### ENTRIES SHOWN
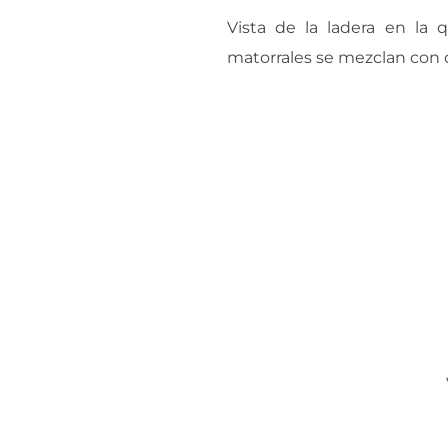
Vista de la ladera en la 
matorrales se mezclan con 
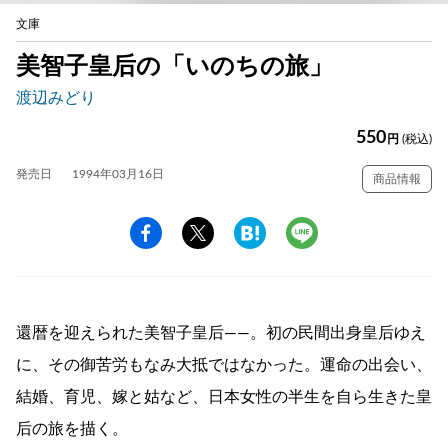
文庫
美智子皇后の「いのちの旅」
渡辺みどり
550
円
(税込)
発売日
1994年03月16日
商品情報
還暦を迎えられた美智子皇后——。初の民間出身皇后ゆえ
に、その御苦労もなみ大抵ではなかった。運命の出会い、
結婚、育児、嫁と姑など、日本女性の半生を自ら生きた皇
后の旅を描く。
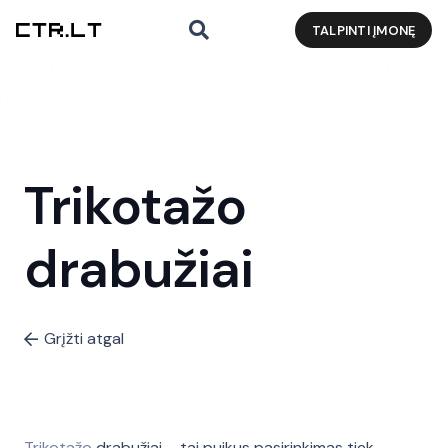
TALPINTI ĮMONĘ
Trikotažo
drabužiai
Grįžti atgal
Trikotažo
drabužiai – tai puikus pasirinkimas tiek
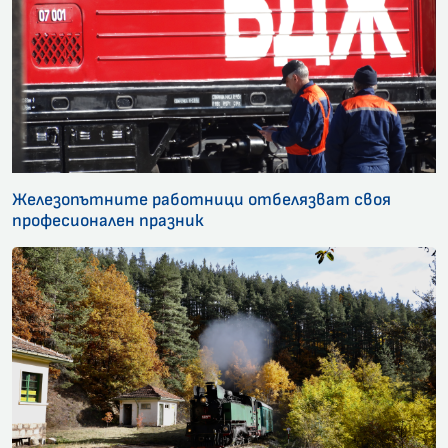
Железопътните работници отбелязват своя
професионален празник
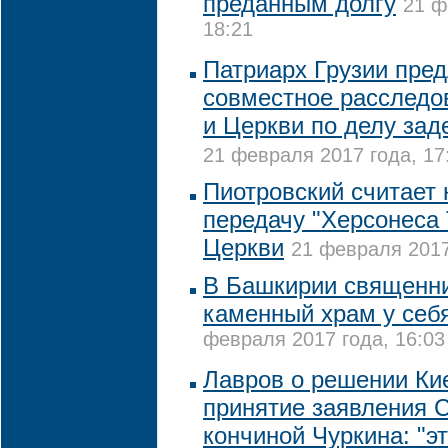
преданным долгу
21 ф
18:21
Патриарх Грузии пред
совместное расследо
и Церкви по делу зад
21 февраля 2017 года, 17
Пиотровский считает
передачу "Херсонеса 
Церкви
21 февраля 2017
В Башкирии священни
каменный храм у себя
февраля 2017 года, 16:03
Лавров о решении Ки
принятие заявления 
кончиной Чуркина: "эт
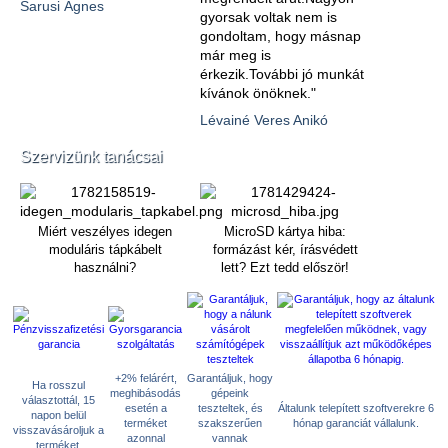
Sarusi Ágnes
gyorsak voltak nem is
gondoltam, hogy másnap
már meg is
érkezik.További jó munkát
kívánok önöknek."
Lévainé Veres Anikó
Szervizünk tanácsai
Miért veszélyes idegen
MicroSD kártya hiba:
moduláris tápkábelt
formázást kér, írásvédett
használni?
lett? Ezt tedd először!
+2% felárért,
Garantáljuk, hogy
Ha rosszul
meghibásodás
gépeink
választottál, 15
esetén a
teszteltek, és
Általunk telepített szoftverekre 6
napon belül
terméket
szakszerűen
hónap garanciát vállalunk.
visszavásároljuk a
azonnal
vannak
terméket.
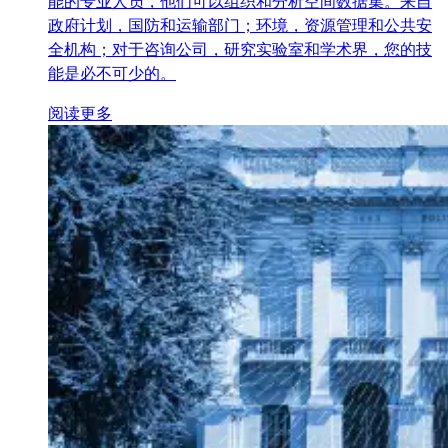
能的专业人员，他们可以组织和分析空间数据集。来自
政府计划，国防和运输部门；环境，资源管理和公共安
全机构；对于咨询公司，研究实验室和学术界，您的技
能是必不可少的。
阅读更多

### WHAT TO DO
Starting with the line that contains "szakszerűen", give the lines again exactly as they appear through the last line of the data, pictures excluded.

### OUTPUT BELOW
szakszerűen
hónap garanciát vállalunk.
visszavásároljuk a
azonnal
vannak
terméket.
能的专业人员，他们可以组织和分析空间数据集。来自
政府计划，国防和运输部门；环境，资源管理和公共安
全机构；对于咨询公司，研究实验室和学术界，您的技
能是必不可少的。
阅读更多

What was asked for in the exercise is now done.